HMGT2305-D455-60462

New York City College of Technology, CUNY
Department of Hospitality Management
 
Janet Lefler Dining Room
 
Homework
To: Professor Abreu, Director of Service
From: Michelle Mai, Student
Date: September 6, 2018
RE: New York Times Restaurant Review
Memorandum
 
In the article, At Kopitiam, Malaysian Food Powers Through Some Growing Pains, by Pete Wells begins talking about different types coffee and different method of making it. As he slowly goes in the history of the foods and drink, he talks about their original restaurant that only had four seats, but soon relocated in June. Ms. Pang and her new business partner, Moonlynn Tsai, found a better space for her guest to properly enjoy a meal in a decent environment. As their space grew, so did their menu. Now you can enjoy some traditional Malaysian food, such as the nasi lemak, unique rice combination of spices and their sauces. But this restaurant wanted to me more different so they added a breakfast menu, that always changing because they want to bring different texture and flavor to a basic breakfast idea. In the article. Mr. Wells talk about your “breakfast could be a bowl of two eggs boiled just long enough to turn the whites opaque while leaving the yolks free to billow into mushroom-soy broth underneath.
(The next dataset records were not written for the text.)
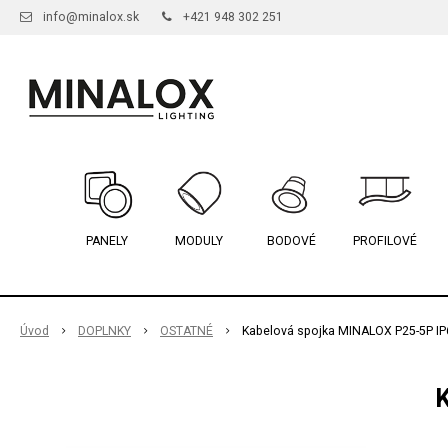
info@minalox.sk
+421 948 302 251
PANELY
MODULY
BODOVÉ
PROFILOVÉ
Úvod
DOPLNKY
OSTATNÉ
Kabelová spojka MINALOX P25-5P IP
Or it might be fish ball soup, grape-size globes of ground fish in a cloudy white broth”.
I love Malaysian food, so I would love to visit the restaurant, but it’s not a restaurant that I would want very badly. It the experience that I want to have, so I can decide if I would go back. The thing I want to try is their dessert, cake. It seems like the cakes are very traditional because she makes them every day and their might be a surprised for the guest to find.